Tea for Three is about three presidential wives in a turbulent time in the nation’s history. Two came to the White House in the wake of national trauma, and the third left the White House in the wake of national trauma.
Each had to face the challenges of what Pat Nixon called “the hardest unpaid job in the world,” a statement with more than immediately obvious significance: the era of these three women in the White House meshed with a period when women began to demand more in their lives than to be what the First Ladies represented—dignified and quiet support for husbands.
The play, Lady Bird, Pat and Betty, is an outgrowth from a previous show about the presidents in which Emmy Award-winning Bromka toured with Rich Little.
“I had to impersonate the eight first ladies [back] to Lady Bird. I wanted to do it from their point of view,” she said.

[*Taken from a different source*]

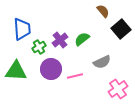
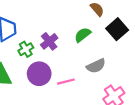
green semicircle: (82, 39) -> (83, 35), moved

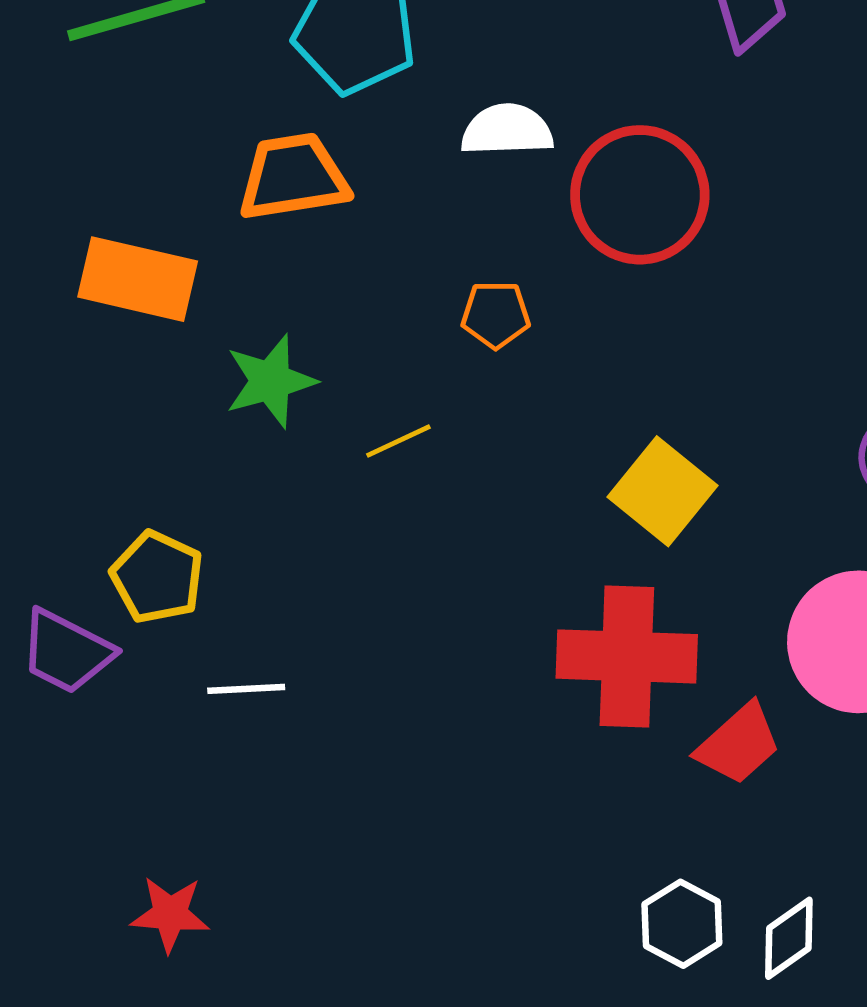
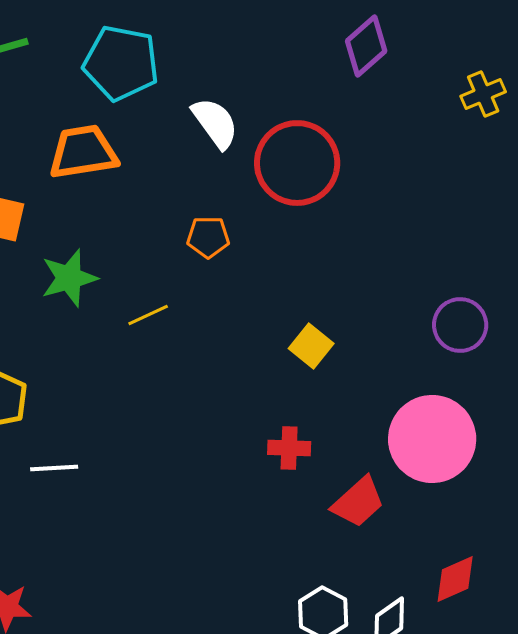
white semicircle: (507, 130) -> (215, 123), turned 56
yellow square: (662, 491) -> (311, 346), size x0.7
red cross: (627, 656) -> (289, 448), size x0.5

“After I worked on those eight, I talked about writing a play on my own. Then a producer put me together with Eric Weinberger, Tea For Three’s co-author. He said these three women are very different [and because of the age group] I could do them for a while.”
To take on the three characters was “a huge challenge culturally,” Bromka said. “Lady Bird Johnson was such a southern lady. She really took care of L.B.J. She was like a mother hen [and] very gracious. It was Lady Bird’s nature to be very circumspect. Pat Nixon was very, very private. She was stoic, solitary, watchful. I am very moved by the stoicism of Pat. And Betty was so much fun. They are very quirky people.”

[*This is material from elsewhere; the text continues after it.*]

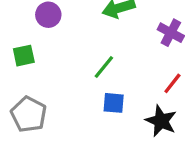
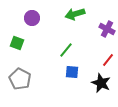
green square: (24, 56) -> (17, 43), turned 32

Tea for Three “is a very funny play,” said Bromka. “Lady Bird, Pat and Betty talk about their husbands and about things that matter. It’s small talk that is so humanizing. It is tremendously poignant. You really do get to see what they are going through. It’s not just boring history. I get into their motivation: what would they reveal if they could?

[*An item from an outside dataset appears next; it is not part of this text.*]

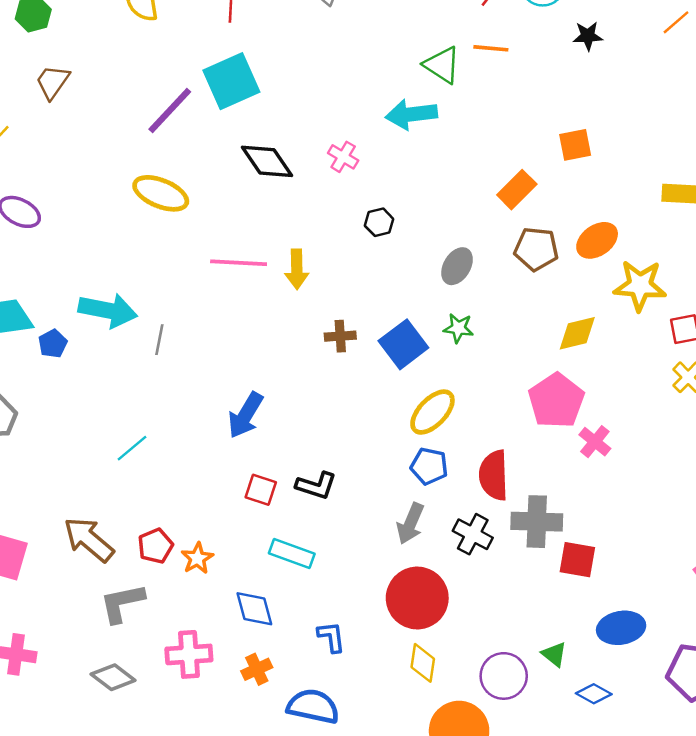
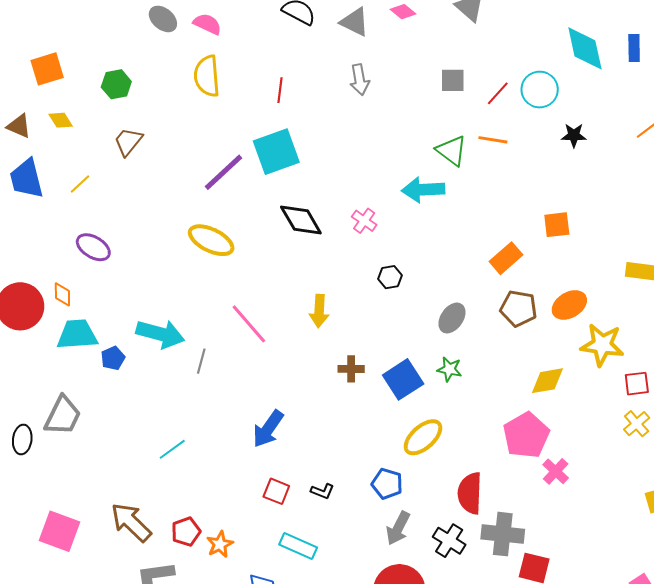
pink line: (239, 263) -> (249, 324), moved, turned 42
blue pentagon: (429, 466) -> (387, 484), moved
black L-shape: (316, 486) -> (322, 491), size x0.7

“It’s not so much a political play as a psychological play. How did they meet their husbands? What were their quirks? What were they afraid of? Their humanity reaches people [and audiences] just flip for it. One woman said, ‘You let me walk in their shoes.’”
Even though the play is about women who became First Lady 40 years ago, Bromka said, she performs the play at colleges and while younger people hardly know the women, “they love the transformations [of a one-person show]. It’s a fun way to get to history. There are parallels with then and now.”
One couple after a performance expressed regret that they didn’t bring their 12-year old daughter.
“Young people get a lot out of it,” said Bromka.
The versatile Bromka has given countless film and television performances and had many on-Broadway and off-Broadway credits in 30 years in show business. She has appeared as the mother in Uncle Buck with John Candy, as Stella on Days of Our Lives, and on E.R., The Sopranos, and Law & Order.
Her collaborator, Drama Desk and Lucille Lortel Award-nominee Weinberger, is the author of several off-Broadway plays, including Wanda’s World and Class Mothers ’68.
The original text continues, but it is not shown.